Data for processing:
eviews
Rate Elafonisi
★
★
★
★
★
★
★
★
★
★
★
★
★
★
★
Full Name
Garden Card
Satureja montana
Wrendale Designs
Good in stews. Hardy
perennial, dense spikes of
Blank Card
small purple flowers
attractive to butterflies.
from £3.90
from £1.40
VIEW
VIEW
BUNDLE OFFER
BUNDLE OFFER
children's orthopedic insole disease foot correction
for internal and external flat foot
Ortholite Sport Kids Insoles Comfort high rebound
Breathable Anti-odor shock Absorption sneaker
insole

--

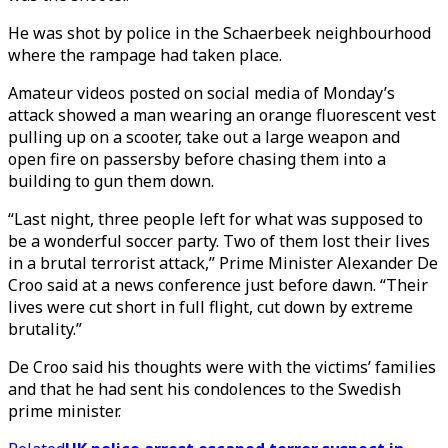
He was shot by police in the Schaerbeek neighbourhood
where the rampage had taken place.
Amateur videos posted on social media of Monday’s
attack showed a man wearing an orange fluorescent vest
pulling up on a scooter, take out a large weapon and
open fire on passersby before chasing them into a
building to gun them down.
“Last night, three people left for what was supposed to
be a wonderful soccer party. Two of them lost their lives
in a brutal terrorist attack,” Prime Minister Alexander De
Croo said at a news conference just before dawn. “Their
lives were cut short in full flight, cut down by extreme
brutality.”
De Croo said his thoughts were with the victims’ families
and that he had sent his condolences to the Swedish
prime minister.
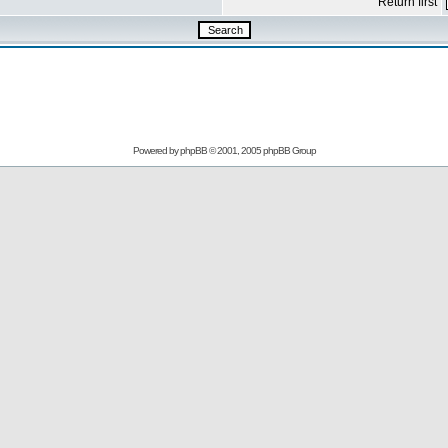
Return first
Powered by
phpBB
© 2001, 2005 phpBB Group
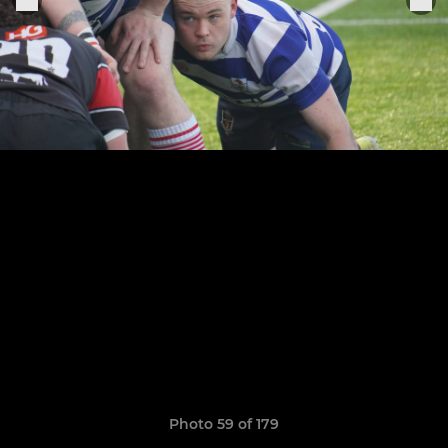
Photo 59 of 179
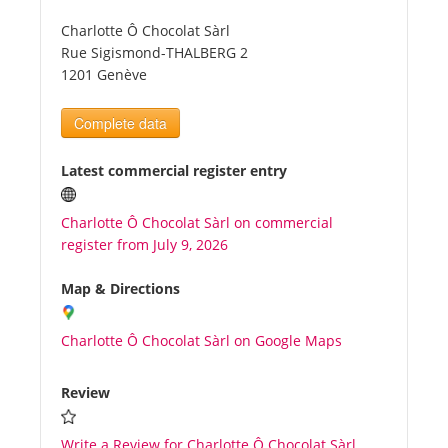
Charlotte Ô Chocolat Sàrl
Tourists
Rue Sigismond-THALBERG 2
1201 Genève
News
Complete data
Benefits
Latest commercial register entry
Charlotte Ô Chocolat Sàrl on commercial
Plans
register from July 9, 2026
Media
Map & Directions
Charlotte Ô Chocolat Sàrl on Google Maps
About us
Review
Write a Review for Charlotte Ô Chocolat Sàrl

Requirement: Lines above that include the string "attack" need to be copied.

Response area:
attack showed a man wearing an orange fluorescent vest
in a brutal terrorist attack,” Prime Minister Alexander De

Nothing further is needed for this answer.